When talking about data and the storage, access, protection and application of it, healthcare is an industry that hasn’t implemented many of the software technology available to improve care and take care of inefficiencies within the system. Maybe it was because the old way of doing things, such as only keeping hard copies of patient’s medical records, seemed to work fine, and the thought of putting all that information into a database or data warehouse was going to cost time, effort and require a new way of doing business. A mandate from the government changed this mentality, and for the better: now, all organizations, no matter how big or small they are, must keep digital copies of health records to ensure that information can be shared much more quickly and to just about anywhere around the world.
It isn’t as easy as going to BestBuy and picking up a copy of Microsoft Office. In fact, the complexities of each healthcare organization, along with the standards, goals and requirements don’t allow for an out-of-the-box sort of solution. Some hospitals and clinics have a lot more patients without healthcare or on Medicare, while others are able to provide every kind of specialty care available. You add in the fact that cities, counties and states have differing requirements to fulfil, and the picture becomes a little clearer as to how a cookie-cutter program won’t work.
A healthcare data solution isn’t just a place where information is stored and can produce a few reports as needed. The demands within a healthcare organization go much further, much deeper and provide essential insight from all the data gathered.

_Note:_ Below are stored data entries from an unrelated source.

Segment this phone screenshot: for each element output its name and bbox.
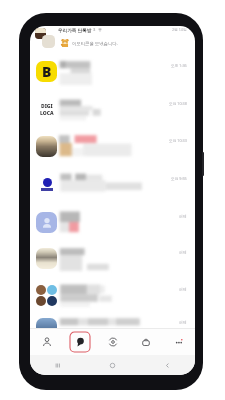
button[interactable]: 어제: [30, 318, 195, 351]
button[interactable]: Shopping: [129, 329, 162, 355]
staticText: 어제: [179, 287, 187, 292]
button[interactable]: Recents: [30, 355, 85, 375]
staticText: DIGI: [41, 103, 53, 110]
staticText: 이모티콘을 보냈습니다.: [72, 40, 118, 46]
staticText: 어제: [179, 320, 187, 325]
button[interactable]: Friends: [30, 329, 63, 355]
button[interactable]: 어제: [30, 212, 195, 245]
button[interactable]: 어제: [30, 285, 195, 318]
staticText: 오전 10:38: [169, 101, 187, 106]
staticText: 어제: [179, 250, 187, 255]
staticText: LOCA: [40, 110, 54, 117]
staticText: 오전 9:55: [171, 176, 187, 181]
button[interactable]: Home: [85, 355, 140, 375]
staticText: 어제: [179, 214, 187, 219]
button[interactable]: 오전 10:33: [30, 136, 195, 169]
button[interactable]: 어제: [30, 248, 195, 281]
button[interactable]: 우리가족 단톡방: [30, 26, 195, 59]
staticText: 2월 14일: [172, 27, 187, 32]
staticText: 3: [93, 27, 96, 33]
button[interactable]: Chats: [63, 329, 96, 355]
button[interactable]: Open chat: [96, 329, 129, 355]
staticText: 오후 1:36: [171, 63, 187, 68]
button[interactable]: 오전 9:55: [30, 174, 195, 207]
button[interactable]: DIGI: [30, 99, 195, 132]
staticText: 우리가족 단톡방: [58, 27, 92, 33]
button[interactable]: B: [30, 61, 195, 94]
button[interactable]: More: [162, 329, 195, 355]
button[interactable]: Back: [140, 355, 195, 375]
staticText: 오전 10:33: [169, 138, 187, 143]
staticText: B: [42, 62, 52, 81]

If you think about all of what goes into a single patient’s health record, it isn’t just a file of doctor visits and prescriptions, but will include:
- Doctor’s notes - which might voice recordings, scanned or typed notes
- Images – especially x-rays, MRIs, CAT scans, etc.
- Test results – from bloodwork to allergy tests
- Medications and doses
- Treatment plans and visits
- Financial and insurance information
All of this adds up to a picture of the health of the patient, information that will be submitted for payments, details to show care standards had been met, and ways in which the organization can provide better, more efficient care. So, there has to be some idea where the organization wants to head, some of the goals that would be ideal to meet, and possible growth in the foreseeable future. This kind of understanding will help when searching out and then sitting down with a healthcare data solutions vendor; not everything has to be defined up front, but the more knowledge of the how the organization is run and where it is going, the easier it will be to make a decision as to what company can provide the best data solution option.

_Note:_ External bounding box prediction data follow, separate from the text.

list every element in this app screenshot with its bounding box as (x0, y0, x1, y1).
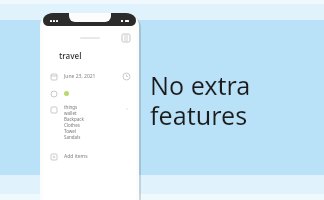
button[interactable] (43, 87, 136, 100)
staticText: Backpack (64, 116, 84, 122)
staticText: Sandals (64, 134, 81, 140)
staticText: June 23, 2021 (64, 73, 96, 80)
button[interactable]: More options (121, 33, 130, 42)
staticText: travel (59, 50, 82, 61)
staticText: No extra features (150, 68, 251, 133)
staticText: Clothes (64, 122, 80, 128)
staticText: wallet (64, 110, 77, 116)
button[interactable]: Reminder (123, 73, 130, 80)
button[interactable]: things (43, 104, 136, 140)
staticText: things (64, 104, 78, 110)
button[interactable]: June 23, 2021 (43, 70, 136, 83)
staticText: Add items (64, 153, 88, 160)
button[interactable]: Expand (125, 107, 129, 111)
staticText: Towel (64, 128, 77, 134)
button[interactable]: Add items (43, 150, 136, 163)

The last thing that any healthcare organization wants is to have to piecemeal a few different types of software programs together to get the results desired. This usually ends up with less than desirable result, something that doesn’t last the test of time, and frustrations from every user of the system. Obviously, budgets are a real thing that must be adhered to, but organizations and the decision-makers must understand that quality doesn’t come cheap, and something with true shelf-life does come at an expense.

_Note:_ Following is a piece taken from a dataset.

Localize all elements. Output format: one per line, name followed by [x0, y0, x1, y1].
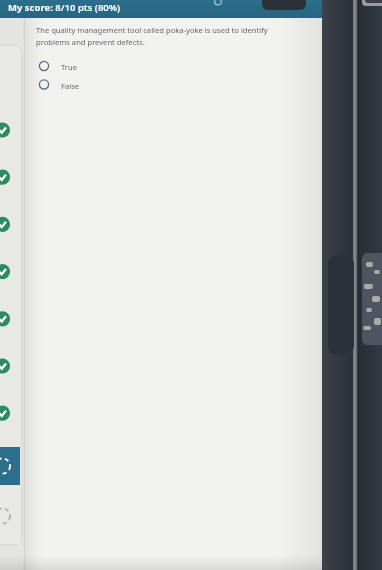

Making a decision on what healthcare data solution is best takes some balance between what is affordable, what is desired and what works best for the needs. When it comes to being able to learn from the data being gathered, fulfill the necessary requirements whether they be internal or external, and truly being able to provide a better service to each and every patient, there are many things to consider, and many things to recognize within the organization. How data is treated and what it can reveal will help benefit both patient and professional, and will lead to better care, too.